ABOUT THIS TASK:
Copy the lines word for word. Begin at the line that contains "pride (167, 1449)" and end with the final line of the data.

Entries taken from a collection
*** Block opens ***
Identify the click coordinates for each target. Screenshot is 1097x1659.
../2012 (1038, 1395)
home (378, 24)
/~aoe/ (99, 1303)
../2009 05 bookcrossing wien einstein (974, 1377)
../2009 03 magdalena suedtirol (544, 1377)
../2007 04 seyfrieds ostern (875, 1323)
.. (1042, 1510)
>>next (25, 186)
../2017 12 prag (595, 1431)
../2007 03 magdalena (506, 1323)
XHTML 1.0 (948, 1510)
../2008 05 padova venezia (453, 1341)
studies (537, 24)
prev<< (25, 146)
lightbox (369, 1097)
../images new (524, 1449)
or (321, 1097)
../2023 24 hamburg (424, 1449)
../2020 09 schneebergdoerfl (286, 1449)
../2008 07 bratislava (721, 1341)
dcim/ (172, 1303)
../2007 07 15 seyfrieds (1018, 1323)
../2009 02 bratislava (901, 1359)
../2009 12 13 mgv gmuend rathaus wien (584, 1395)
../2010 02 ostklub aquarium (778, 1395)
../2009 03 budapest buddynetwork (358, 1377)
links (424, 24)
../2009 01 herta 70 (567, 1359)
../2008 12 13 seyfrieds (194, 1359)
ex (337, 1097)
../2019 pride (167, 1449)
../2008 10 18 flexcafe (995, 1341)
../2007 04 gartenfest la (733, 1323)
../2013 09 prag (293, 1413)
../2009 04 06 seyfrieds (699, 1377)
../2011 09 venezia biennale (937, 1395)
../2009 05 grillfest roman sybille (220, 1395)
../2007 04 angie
*** Block closes ***
TASK RESULT:
../2019 pride (167, 1449)
../2008 10 18 flexcafe (995, 1341)
../2007 04 gartenfest la (733, 1323)
../2013 09 prag (293, 1413)
../2009 04 06 seyfrieds (699, 1377)
../2011 09 venezia biennale (937, 1395)
../2009 05 grillfest roman sybille (220, 1395)
../2007 04 angie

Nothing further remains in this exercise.